Data is overrated.
"Data is the new oil", the catch phrase goes. But even more important than collecting and cleansing data, is finding ways of putting them to use. Without the invention of the combustion engine, synthetic fibre, plastic, ... oil would be hardly as valuable as it is to us. Yet, when talking to many managers over the last fifteen years or so, the major concern seemed and still seems to be about the availability and the quality of data, less about making use of them. "If we only had the data Google, Amazon, Facebook, you-name-it have", "We're not even able to identify our customers uniquely", "We should add geo-location data, social milieu data, you-name-it in order to improve the quality" ... is what you hear all over the shop.

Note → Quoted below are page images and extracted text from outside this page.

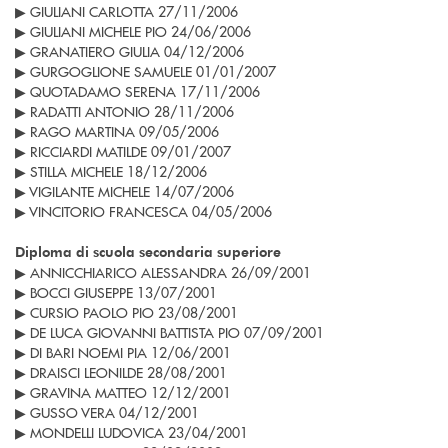
▶ GIULIANI CARLOTTA 27/11/2006
▶ GIULIANI MICHELE PIO 24/06/2006
▶ GRANATIERO GIULIA 04/12/2006
▶ GURGOGLIONE SAMUELE 01/01/2007
▶ QUOTADAMO SERENA 17/11/2006
▶ RADATTI ANTONIO 28/11/2006
▶ RAGO MARTINA 09/05/2006
▶ RICCIARDI MATILDE 09/01/2007
▶ STILLA MICHELE 18/12/2006
▶ VIGILANTE MICHELE 14/07/2006
▶ VINCITORIO FRANCESCA 04/05/2006
Diploma di scuola secondaria superiore
▶ ANNICCHIARICO ALESSANDRA 26/09/2001
▶ BOCCI GIUSEPPE 13/07/2001
▶ CURSIO PAOLO PIO 23/08/2001
▶ DE LUCA GIOVANNI BATTISTA PIO 07/09/2001
▶ DI BARI NOEMI PIA 12/06/2001
▶ DRAISCI LEONILDE 28/08/2001
▶ GRAVINA MATTEO 12/12/2001
▶ GUSSO VERA 04/12/2001
▶ MONDELLI LUDOVICA 23/04/2001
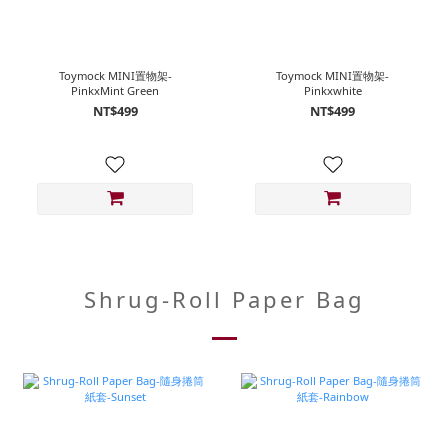
Toymock MINI置物架-
Toymock MINI置物架-
PinkxMint Green
Pinkxwhite
NT$499
NT$499
Shrug-Roll Paper Bag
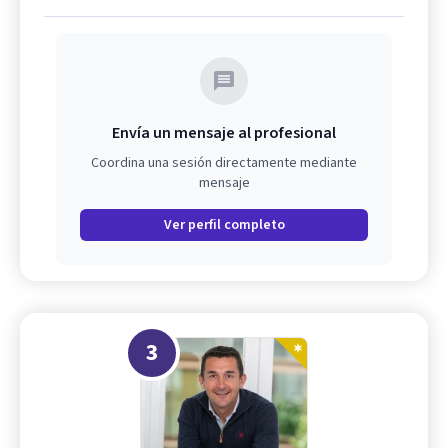
Envía un mensaje al profesional
Coordina una sesión directamente mediante
mensaje
Ver perfil completo
3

At best, this is a self-delusion. Worse, it is an excuse for inaction. More often than not -- we'll come to that -- we have all data we need or could easily find them. But as we don't have well developed ideas what we would do with them, we neither can go out to find them. Nor do we create value. Instead we talk about fancy refinements before even having basic benefits. Greetings from Pareto!
Before even asking about availability and quality, we should have an idea of how to make something out of data. What problem do we want to solve? What value could we create? ... if only we had that data. What, for instance, would you do if you had your sales figures in real time instead of on a monthly basis? Btw., just showing off in your next meeting doesn't count as value creation. What would you do if you had some Amazon-like recommendation engine? Or is there a whole new idea building on data?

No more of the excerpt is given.